# How to ask if it will be a paid gig/how much they can offer



## SimonCharlesHanna (Apr 27, 2015)

I've been approached to do some post audio work and at the time of writing I haven't said yes or no just yet because I am unsure of whether it will be paid or not. I don't want to appear tactless and it's really hard to find a nice way ask.



Any suggestions?


----------



## ryanstrong (Apr 27, 2015)

"What is your budget for this?"


----------



## musophrenic (Apr 27, 2015)

The most tactful way to ask would probably be, "so what's your budget?"

This way, it's more asking them what THEY'RE putting in to the production, rather than saying "so what's my cut", you know? They'll most likely come back with an answer that gives you an idea about who else on the production team is doing what. They might end up saying that everyone on the production is volunteering, there is no budget, etc, which indicates that they're not expecting to pay you. Otherwise, you can use that as a gateway to be more specific and start asking "so what's your budget for sound?"


----------



## Hannes_F (Apr 28, 2015)

That is why I think a fixed price list has its merits. First, you have to make up your mind for yourself about what you think is a fair price for what. Which in itself is already a good excercise on multiple levels.
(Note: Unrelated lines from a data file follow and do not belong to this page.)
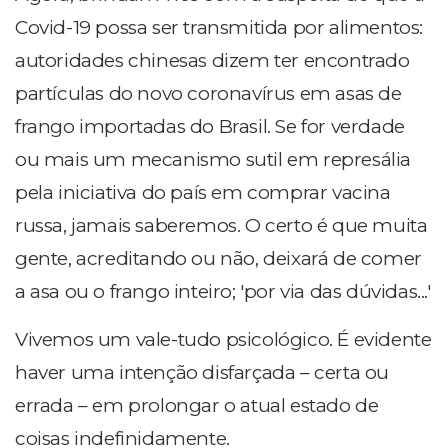
Covid-19 possa ser transmitida por alimentos:
autoridades chinesas dizem ter encontrado
partículas do novo coronavírus em asas de
frango importadas do Brasil. Se for verdade
ou mais um mecanismo sutil em represália
pela iniciativa do país em comprar vacina
russa, jamais saberemos. O certo é que muita
gente, acreditando ou não, deixará de comer
a asa ou o frango inteiro; 'por via das dúvidas...'
Vivemos um vale-tudo psicológico. É evidente
haver uma intenção disfarçada – certa ou
errada – em prolongar o atual estado de
coisas indefinidamente.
Then, you need no meandering and guesswork from project to project and from client to client, depending on the wind and such. It is good to rethink that list once a year or so, but other than that: peace of mind.


----------



## marclawsonmusic (Apr 28, 2015)

ryanstrong @ Mon Apr 27 said:


> "What is your budget for this?"


This ^

It's a very inoffensive way of asking 'will I (or anyone else) be paid?'


----------



## Daryl (Apr 28, 2015)

As an addendum to this, when other composers ask me to help out by writing some cues for their film, I make sure to give them my CAE (PRO) number, because at that point then have the option to tell me that they were going to take credit for my work, and for me to decline their "generous" offer. :wink: 

D


----------



## cmillar (Apr 28, 2015)

I believe that if they say there's no budget, or if it's insultingly low, then they're part of "the problem".

We shouldn't encourage "the problem".

What's "the problem"? People that want to make money off the hard work and labour of others without treating them fairly or with no moral conscience or sense of how they're promoting and cheapening the work of fellow human beings.

If they treat you like a miner (expendable, inhuman, just as a cheap or free machine to do the dirty work) then please reject the offer.... for the good of us all.

Something else will come along. It's karma. Hopefully, any cheap exploiting bastards will 'get their day'. It does happen. People that abuse others usually don't live a happy life forever.

You'll sleep better at night, as will we all.

I'll get off my 'high horse'... sorry for the moralizing!


----------



## pkm (Apr 28, 2015)

While I agree it's not great to try to exploit an artist for no pay, there is more value in the world than money. It's rare when a project with no money has a lot of _value_, but it certainly happens.


----------



## lux (Apr 29, 2015)

you could say "do you have already established a budget for this?" which also means that you can contribute to such process (establishing a budget).


----------



## The Darris (Apr 29, 2015)

Asking about the budget is the best way to go about this. I've been told by a few credible sources that composers should ask for 5-10% of the overall budget. If the budget is really low then you might want to negotiate a by minute fee so you at least get a payment worth the hours spent. As far as what to charge per minute, that will be up to you but don't undersell yourself as composing isn't something that you just pick up with a 4 year degree. Good luck.

Best,

Chris


----------



## SimonCharlesHanna (Apr 29, 2015)

Thanks for all the advice gentlemen!

I went with the "so what is your budget for the project"



Haven't heard from them since. Haha. 

_-)


----------



## Markus S (Apr 30, 2015)

Personally, if I want to know about the music budget of a project I will ask : "What is your music budget?"

Can't see anything tactless here.


----------